それにそろそろコウモリたちも迫ってきていました。ドロシーの逃げ足はとっても速かったですけれど、コウモリたちのほうがもうすこし速かったみたいです。うしろに大きく伸びたドロシーのふたつ結びの毛先に、とうとう一羽のコウモリが噛みつきました。
「ひいいいいぃぃ!!」
ドロシーは恐怖に叫びます。その力でほんのすこしだけ走る速さが増したのですが、それももう長くはもたないでしょう。ドロシーだってだいぶ疲れてきていたのです。
「アリスさん、たしゅけてええぇぇ!」
「いやはやあいかわらず、たいへんなことになってるね、ドロシー」
ドロシーの助けを求める声にこたえるつもりだったのか、ドロシーの耳元でそんな声が響きました。見るとそこには小さな妖精さんのように羽をはばたかせたおじさんがいたのです。
「オズ! なんとかしてっ!」
ドロシーは藁にもすがる思いでそう言います。
「このボクは幽体離脱したまやかしだ。おしゃべり以外なんにもできないよ」
あきれたようにオズは言いました。そんなことはドロシーだって知っています。
「やくたたずっ!」
じゃあなんでこんなにたいへんなときに現れたのでしょう。ドロシーをからかいにきたのかもしれません。そう思ってドロシーは怒りました。べーっと舌を出してオズに向けます。オズはやっぱり呆れたように息を吐いて、かわいそうな誰かを見るようにドロシーのことを見ました。
「あのね、ドロシー」
「ひいいいいぃぃ!!」
オズがなにかを言いかけたとき、ドロシーの髪の毛にまたもコウモリが噛みつきました。痛くはないけれど髪の毛が引っ張られる感触があります。それに気づいてドロシーは叫んだのです。

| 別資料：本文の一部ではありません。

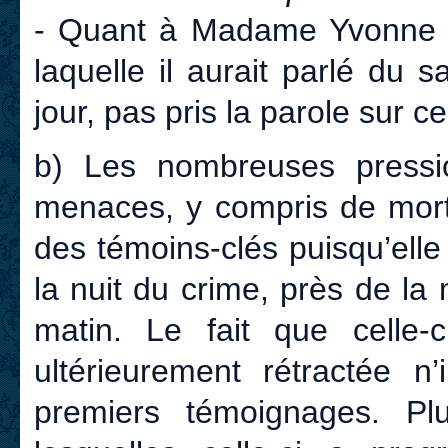
- Quant à Madame Yvonne Un
laquelle il aurait parlé du s
jour, pas pris la parole sur ce
b) Les nombreuses pression
menaces, y compris de mort
des témoins-clés puisqu’elle 
la nuit du crime, près de l
matin. Le fait que celle-
ultérieurement rétractée n
premiers témoignages. Pl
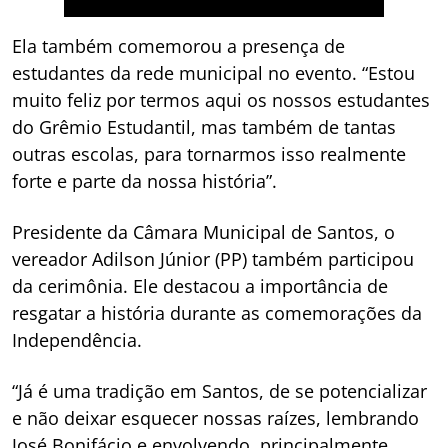
Ela também comemorou a presença de
estudantes da rede municipal no evento. “Estou
muito feliz por termos aqui os nossos estudantes
do Grêmio Estudantil, mas também de tantas
outras escolas, para tornarmos isso realmente
forte e parte da nossa história”.
Presidente da Câmara Municipal de Santos, o
vereador Adilson Júnior (PP) também participou
da cerimônia. Ele destacou a importância de
resgatar a história durante as comemorações da
Independência.
“Já é uma tradição em Santos, de se potencializar
e não deixar esquecer nossas raízes, lembrando
José Bonifácio e envolvendo, principalmente,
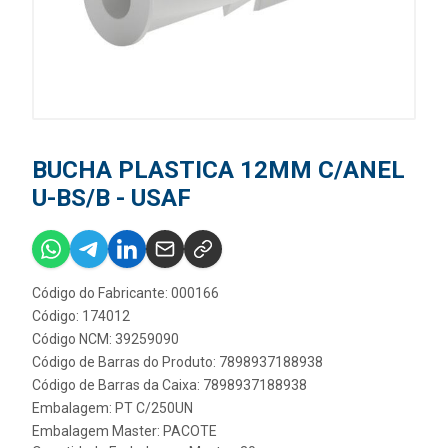
BUCHA PLASTICA 12MM C/ANEL
U-BS/B - USAF
Código do Fabricante: 000166
Código: 174012
Código NCM: 39259090
Código de Barras do Produto: 7898937188938
Código de Barras da Caixa: 7898937188938
Embalagem: PT C/250UN
Embalagem Master: PACOTE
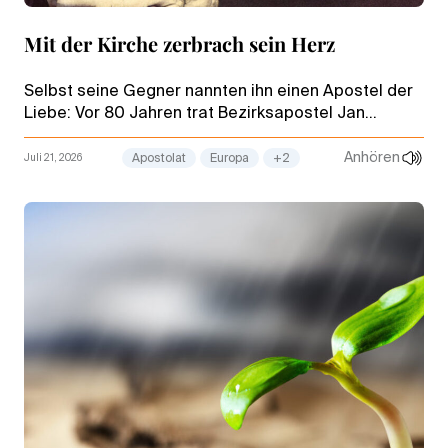
Mit der Kirche zerbrach sein Herz
Selbst seine Gegner nannten ihn einen Apostel der
Liebe: Vor 80 Jahren trat Bezirksapostel Jan
Jochems (Niederlande) in den Ruhestand – nach
Jahren voller Spannungen.
Anhören
Juli 21, 2026
Apostolat
Europa
+2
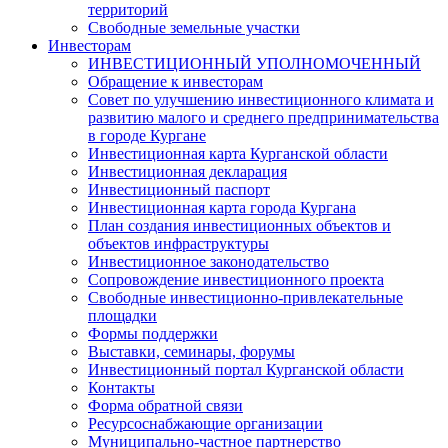
территорий
Свободные земельные участки
Инвесторам
ИНВЕСТИЦИОННЫЙ УПОЛНОМОЧЕННЫЙ
Обращение к инвесторам
Совет по улучшению инвестиционного климата и
развитию малого и среднего предпринимательства
в городе Кургане
Инвестиционная карта Курганской области
Инвестиционная декларация
Инвестиционный паспорт
Инвестиционная карта города Кургана
План создания инвестиционных объектов и
объектов инфраструктуры
Инвестиционное законодательство
Сопровождение инвестиционного проекта
Свободные инвестиционно-привлекательные
площадки
Формы поддержки
Выставки, семинары, форумы
Инвестиционный портал Курганской области
Контакты
Форма обратной связи
Ресурсоснабжающие организации
Муниципально-частное партнерство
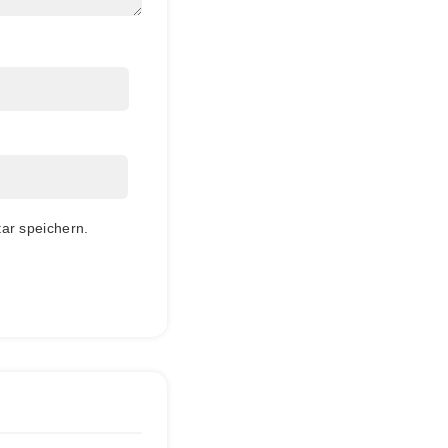
ar speichern.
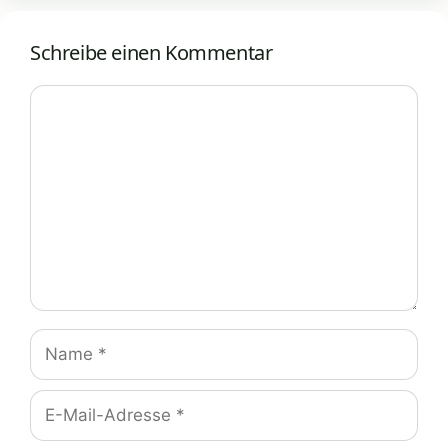
Schreibe einen Kommentar
Kommentar
Name
E-
Mail-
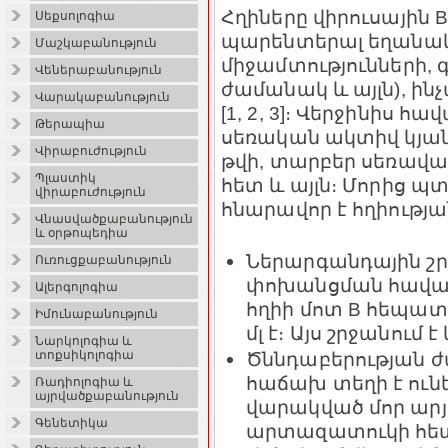
Հղիները վիրուսային
Սեքսոլոգիա
պարենտերալ եղանակո
Մաշկաբանություն
միջամտությունների, 
Վեներաբանություն
ժամանակ և այլն), ի
Վարակաբանություն
[1, 2, 3]։ Վերջինիս 
Թերապիա
սեռական ակտիվ կյան
Վիրաբուժություն
թվի, տարբեր սեռավ
Պլաստիկ
հետ և այլն։ Մորից 
վիրաբուժություն
հնարավոր է հղիությա
Վնասվածքաբանություն
և օրթոպեդիա
Ներարգանդային շրջ
Ուռուցքաբանություն
փոխանցման հավանա
Ալերգոլոգիա
հղիի մոտ B հեպատ
Իմունաբանություն
մլ է։ Այս շրջանում
Նարկոլոգիա և
Ծննդաբերության 
տոքսիկոլոգիա
հաճախ տեղի է ունեն
Ռադիոլոգիա և
այրվածքաբանություն
վարակված մոր արյ
Գենետիկա
արտազատուկի հետ։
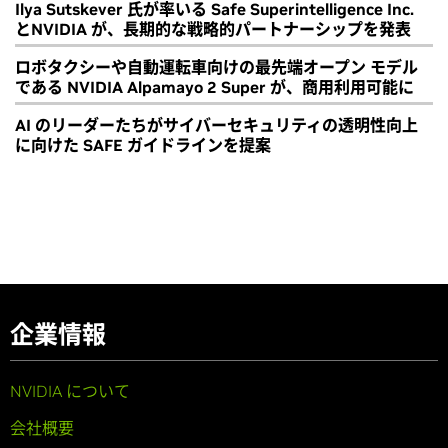
Ilya Sutskever 氏が率いる Safe Superintelligence Inc.
とNVIDIA が、長期的な戦略的パートナーシップを発表
ロボタクシーや自動運転車向けの最先端オープン モデル
である NVIDIA Alpamayo 2 Super が、商用利用可能に
AI のリーダーたちがサイバーセキュリティの透明性向上
に向けた SAFE ガイドラインを提案
企業情報
NVIDIA について
会社概要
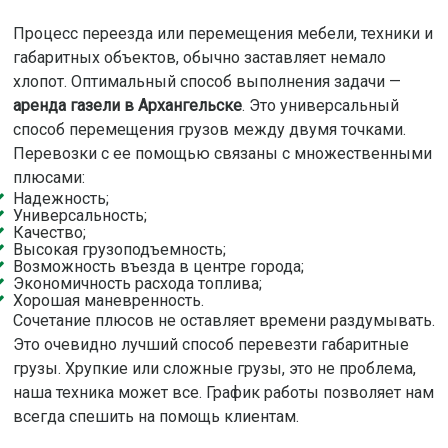
Процесс переезда или перемещения мебели, техники и
габаритных объектов, обычно заставляет немало
хлопот. Оптимальный способ выполнения задачи —
аренда газели в Архангельске
. Это универсальный
способ перемещения грузов между двумя точками.
Перевозки с ее помощью связаны с множественными
плюсами:
Надежность;
Универсальность;
Качество;
Высокая грузоподъемность;
Возможность въезда в центре города;
Экономичность расхода топлива;
Хорошая маневренность.
Сочетание плюсов не оставляет времени раздумывать.
Это очевидно лучший способ перевезти габаритные
грузы. Хрупкие или сложные грузы, это не проблема,
наша техника может все. График работы позволяет нам
всегда спешить на помощь клиентам.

「もういやなにこれこわいよたすけてアリスしゃああぁぁんん!!」
ドロシーは心の底からの叫びを上げました。だけど叫んだってなにかがよくなるわけでもありません。耳元でもういちどため息が聞こえました。
「ドロシー。きみ、銀の靴をはいているのをわすれてないかい」
オズの声が耳に入って、ドロシーはすこしだけその意味を考えました。もしかしたら普段ならもっと早くその意味を理解したのかもしれませんが、いまのドロシーは大慌て中です。また新しく二羽のコウモリに髪を噛まれるまで、ドロシーはオズの言葉を理解することができませんでした。
「そうだったっ!」
だけどちゃんと気づきます。ドロシーは首をぶるぶる振って、ふたつ結びした髪からなんとかコウモリたちを引き剥がしました。
それから一瞬だけ立ち止まって。
「アリスさん、どこおおぉぉ!」
銀色の靴のかかとを三回合わせたのでした。